Algo me assusta há anos. Serei objetivo. A vida me assusta. Já não me preocupo com o que os outros pensam da vida. Gastei um tempo precioso com isso. Será que o azul que eu enxergo é o mesmo que eles enxergam? Será que ninguém se toca que a existência é algo totalmente incomum? Será que eles também não se perguntam: Por que estou aqui?

Sim, a vida me assusta. Assusta muito. Mais do que a altura da roda-gigante. Mais do que as pessoas que veneram o Chico Buarque. Mais do que a queda para a série B. Mais do que a rejeição de quem eu amo. Assusta muito! E às vezes eu até me sinto um idiota por pensar assim e saber que os outros pensam assim de mim. Por que você, que me lê agora, possivelmente está sem entender nada e me achando um idiota. Quem teria medo da vida? Eu. Pelo menos sou homem para dizer que tenho medo, e não dúvida, neste caso.

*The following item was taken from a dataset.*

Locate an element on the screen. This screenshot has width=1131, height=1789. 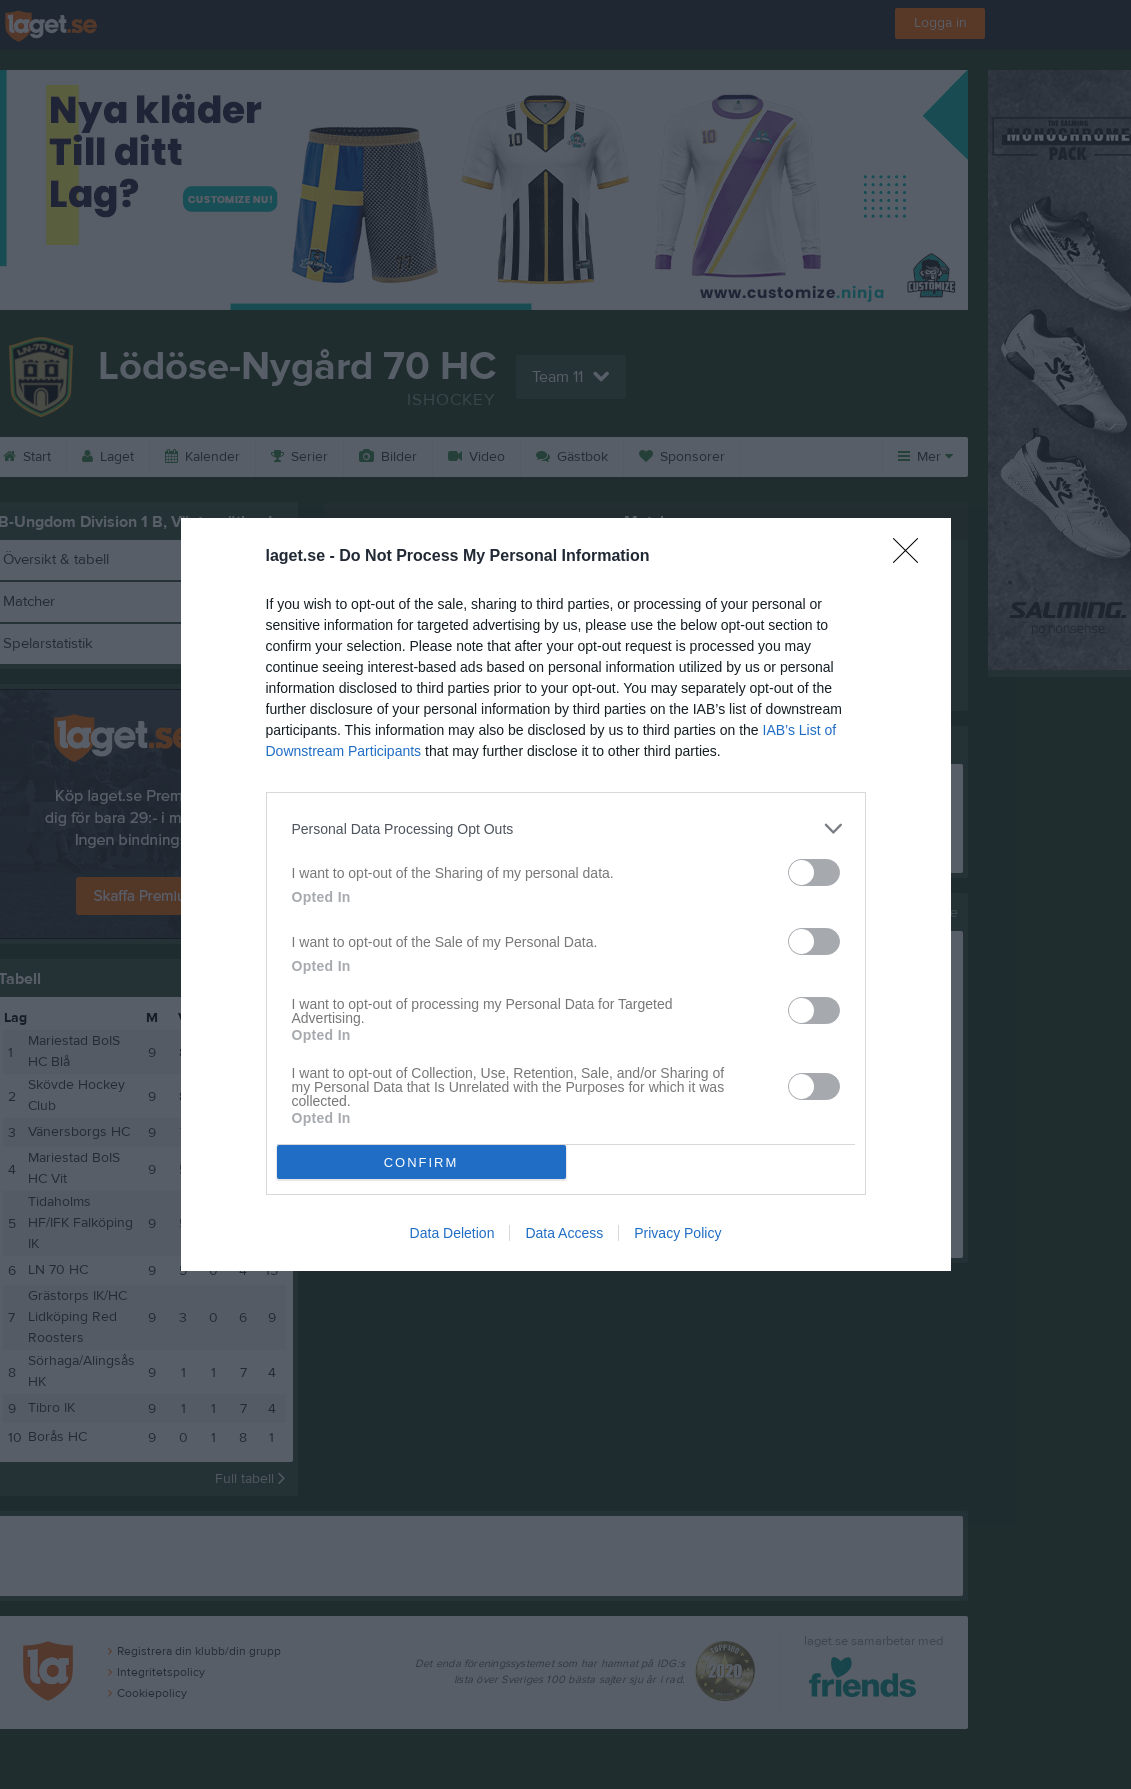 Data Deletion is located at coordinates (452, 1233). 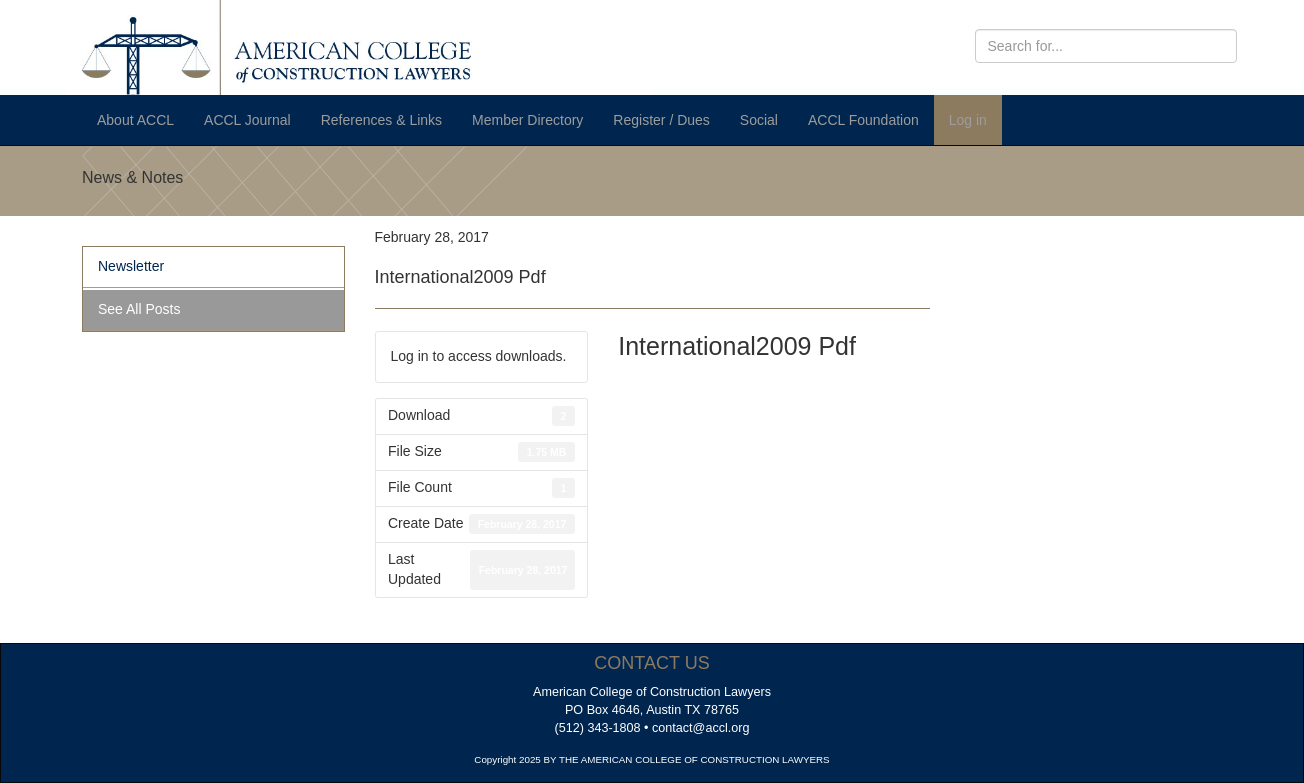 This screenshot has width=1304, height=783. I want to click on ACCL Foundation, so click(863, 120).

Quando abro os olhos, ao acordar, e me deparo num quarto, num corpo, num lugar, numa vida, sinto algo inominável. Eu estou vivo! Mas, eu sempre estive vivo. Sempre me lembrei de estar vivo. Não me lembro de ter morrido em algum momento. Essa é a especialidade da vida. Acostume-se a ela ou acostume-se a ela.

Não, não faço apologia ao suicídio. Suicidas são pessoas que não viveram. São humanos que tiraram a própria morte, que é própria de quem vive. É bom deixar isso claro, pois todo o resto do mundo defeca para mim e para as coisas que me assustam. Logo, o meu parecer sobre assuntos delicados pode se tornar mais delicado ainda em cabeças de ventos.

Esse susto de viver não é permanente. Aparece, como diria um amigo, um dia sim, um dia sim. Enquanto criam-se partidos novos, igrejas novas, santos novos, músicas novas, "novas" novas, me sinto um velho que tem medo da vida, e só dela. Não tenho medo de viver. Só de estar vivo. Assusta. Não te assusta respirar? Não te assusta acordar? Não te assusta suar? Cheirar? Compreender sons? Ter sentimentos? Não? Parabéns, você faz parte do mundo alheio. Ou eu.

Acertei na loteria e ganhei a vida de presente. Na real, sou como um novo rico que está em êxtase por receber milhões de reais, de uma só vez. Estou me acostumando a viver e isso vicia. Talvez, quando estiver mais velho (mais do que já sou) eu não me assuste com o que é tão ignóbil para todos. Tomara que não. Quero temer a vida como quem teme o abismo. De forma que eu esteja nela e ela em mim mantendo certa distância. Assim poderei olhar minha própria vida de longe, para saber por onde andei e quem andou comigo.

Pelo menos não sou membro da classe média depressiva que adora ouvir Chico Buarque e não conhece três ou quatro canções do próprio. Estes sim, acordam e não se assustam.